In a later email, Gusto announces a 50% discount on takeout for NHS staff. It’s a clever move which comes across as generous and will hopefully induce brand loyalty in the healthcare workers who benefit. But it should also keep Gusto staff busy and keep cash coming in at a time when restaurants need all the help they can get. Fingers crossed this helps them weather the storm.
What NOT to do
I’m deliberately not naming the companies behind any of the frankly terrible emails I’ve received over the last few days. It’s a difficult time, and publicly slating businesses doesn’t do anyone any good.
But I can at least pass on what not to do so you can avoid their mistakes:
1. Don’t write from a place of fear
If you’re more worried about your business failing than the safety of your customers, it will come across loud and clear in your email.
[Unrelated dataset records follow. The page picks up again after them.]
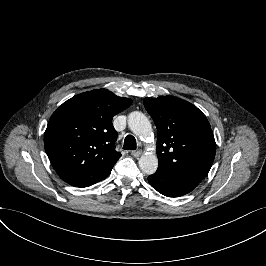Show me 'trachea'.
<instances>
[{
	"label": "trachea",
	"mask_w": 266,
	"mask_h": 266,
	"mask_svg": "<svg viewBox=\"0 0 266 266\" xmlns=\"http://www.w3.org/2000/svg\"><path fill=\"white\" fill-rule=\"evenodd\" d=\"M137 148L136 140L132 135H128L124 140V150H135Z\"/></svg>",
	"instance_id": "obj_1"
}]
</instances>
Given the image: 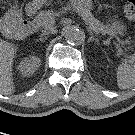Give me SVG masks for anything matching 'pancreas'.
<instances>
[{
  "label": "pancreas",
  "instance_id": "1",
  "mask_svg": "<svg viewBox=\"0 0 135 135\" xmlns=\"http://www.w3.org/2000/svg\"><path fill=\"white\" fill-rule=\"evenodd\" d=\"M73 7L85 18L87 24L94 29L96 32H108L111 30L108 26L99 22V20L95 19L88 8H85L79 3H73ZM61 12L53 11V10H43L38 13V15L34 18V22L39 28L43 29H52L53 25L49 24L50 19H54Z\"/></svg>",
  "mask_w": 135,
  "mask_h": 135
}]
</instances>
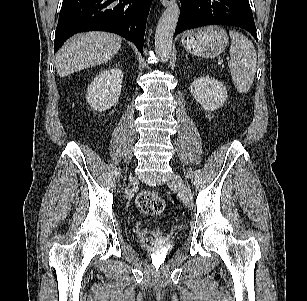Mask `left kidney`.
Segmentation results:
<instances>
[{
    "label": "left kidney",
    "instance_id": "left-kidney-1",
    "mask_svg": "<svg viewBox=\"0 0 307 301\" xmlns=\"http://www.w3.org/2000/svg\"><path fill=\"white\" fill-rule=\"evenodd\" d=\"M190 92L207 111L217 110L228 97L225 86L208 75L196 78L190 85Z\"/></svg>",
    "mask_w": 307,
    "mask_h": 301
}]
</instances>
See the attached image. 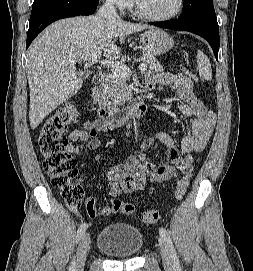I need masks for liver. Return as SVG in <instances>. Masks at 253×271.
Instances as JSON below:
<instances>
[{
  "label": "liver",
  "mask_w": 253,
  "mask_h": 271,
  "mask_svg": "<svg viewBox=\"0 0 253 271\" xmlns=\"http://www.w3.org/2000/svg\"><path fill=\"white\" fill-rule=\"evenodd\" d=\"M146 25L123 20L108 21L97 15L66 18L48 26L28 49L27 78L30 89V127L75 95L83 85L76 63L103 52L109 60L121 56L125 37Z\"/></svg>",
  "instance_id": "6515ba94"
}]
</instances>
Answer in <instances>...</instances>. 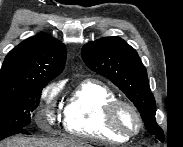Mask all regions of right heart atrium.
Here are the masks:
<instances>
[{
  "instance_id": "right-heart-atrium-1",
  "label": "right heart atrium",
  "mask_w": 183,
  "mask_h": 147,
  "mask_svg": "<svg viewBox=\"0 0 183 147\" xmlns=\"http://www.w3.org/2000/svg\"><path fill=\"white\" fill-rule=\"evenodd\" d=\"M60 92L58 84H50L46 86L41 93L42 105L38 110V117L42 121L54 124L60 117L61 107L57 104V97Z\"/></svg>"
}]
</instances>
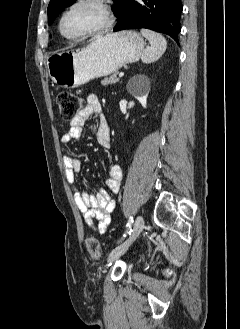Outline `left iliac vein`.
Wrapping results in <instances>:
<instances>
[{
	"mask_svg": "<svg viewBox=\"0 0 240 329\" xmlns=\"http://www.w3.org/2000/svg\"><path fill=\"white\" fill-rule=\"evenodd\" d=\"M145 223L142 216H138L134 223V228L130 236L120 244L116 249L112 250L108 255V262L117 260L122 254H124L130 245L135 241L139 234L144 229Z\"/></svg>",
	"mask_w": 240,
	"mask_h": 329,
	"instance_id": "left-iliac-vein-1",
	"label": "left iliac vein"
}]
</instances>
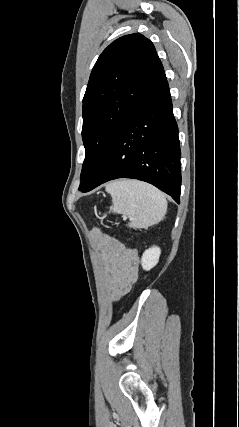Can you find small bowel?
I'll return each mask as SVG.
<instances>
[{
	"mask_svg": "<svg viewBox=\"0 0 239 427\" xmlns=\"http://www.w3.org/2000/svg\"><path fill=\"white\" fill-rule=\"evenodd\" d=\"M104 260L112 298L120 299L136 282L139 260L135 249L126 248L117 239L99 230L92 232Z\"/></svg>",
	"mask_w": 239,
	"mask_h": 427,
	"instance_id": "small-bowel-1",
	"label": "small bowel"
}]
</instances>
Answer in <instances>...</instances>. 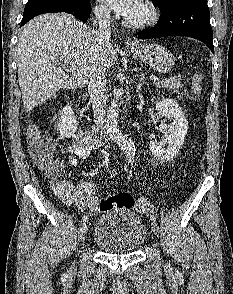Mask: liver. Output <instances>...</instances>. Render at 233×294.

Of course it may be understandable – and I for one don’t want to see anyone’s business go under. But, clothing brand who shall not be named, I’m less concerned that you’re offering free delivery all of a sudden, and more concerned that if an infected member of your staff has coughed on the plastic wrapper my clothes arrive in, the virus could survive for up to 9 days and infect me, and then I could infect someone more vulnerable before I even show symptoms. That’s the kind of thing you need to address.
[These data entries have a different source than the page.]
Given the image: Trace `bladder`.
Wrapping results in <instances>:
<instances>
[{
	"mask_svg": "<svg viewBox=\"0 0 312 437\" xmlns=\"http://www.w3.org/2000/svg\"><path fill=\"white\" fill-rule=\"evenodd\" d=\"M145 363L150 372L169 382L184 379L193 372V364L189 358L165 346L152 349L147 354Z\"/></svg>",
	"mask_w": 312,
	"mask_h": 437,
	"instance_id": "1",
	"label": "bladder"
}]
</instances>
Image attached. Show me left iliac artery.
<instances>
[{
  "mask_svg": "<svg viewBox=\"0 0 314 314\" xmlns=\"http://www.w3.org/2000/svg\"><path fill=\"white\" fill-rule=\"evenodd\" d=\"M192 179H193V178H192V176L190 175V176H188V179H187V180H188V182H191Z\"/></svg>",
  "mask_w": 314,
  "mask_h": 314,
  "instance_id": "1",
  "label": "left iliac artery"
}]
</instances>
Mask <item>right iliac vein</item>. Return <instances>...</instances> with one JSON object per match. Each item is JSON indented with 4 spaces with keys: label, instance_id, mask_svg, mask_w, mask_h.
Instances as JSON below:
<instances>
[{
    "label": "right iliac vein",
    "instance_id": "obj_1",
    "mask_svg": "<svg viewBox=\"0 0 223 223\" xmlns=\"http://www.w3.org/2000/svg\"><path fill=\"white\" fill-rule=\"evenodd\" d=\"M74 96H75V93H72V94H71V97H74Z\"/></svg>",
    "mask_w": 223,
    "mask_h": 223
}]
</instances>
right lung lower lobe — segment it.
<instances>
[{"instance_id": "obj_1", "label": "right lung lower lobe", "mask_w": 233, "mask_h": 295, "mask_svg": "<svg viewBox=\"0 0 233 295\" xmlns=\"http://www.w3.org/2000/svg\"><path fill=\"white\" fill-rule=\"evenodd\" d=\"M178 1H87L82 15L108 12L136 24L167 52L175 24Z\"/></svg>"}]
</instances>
I’m not expecting guarantees, just details of the specific hygiene practices you’re using. Vague phrases about “the highest safety” aren’t reassuring!
2. Use “you” not “we”
Scan your emails before you put them out into the world. If almost every paragraph starts with “We” or “Our”, rip it up and start again. That email isn’t about your customers – it’s about you. That’s a fail. This advice applies at all times – not just in the middle of a pandemic.
3. Show some leadership
From another clothing brand: “We will be guided by the ongoing official advice and guidelines”. Er, does anyone find that reassuring?
People have way more appreciation for organisations that have the strength to make their own decisions, despite the somewhat delayed official response. Like the Queen, who cancelled her own engagements without waiting for the government to act. Respect.
I could talk about this topic all day – but I’ll wrap it up here. The thing is, although it’s an unprecedented situation for most of us, email best practices still apply. In fact, they’re more important than ever.
People don’t know who to trust. If you step up, show some leadership, and really live by your brand values, you can inspire even more loyalty in your audience. Some pivoting may be needed – let’s not pretend that restaurants and pubs can carry on as they are. But it’s the brands with the right messaging that will have a much greater chance of surviving, and even thriving.
Whatever you do, don’t use “finding the right message” as an excuse to delay getting in touch with your customers while you figure out what to say. Sure, think your approach through – but over hours not weeks. It’s not possible for every business to survive this, but the ones that do will be the ones that think carefully and then take action. Fast.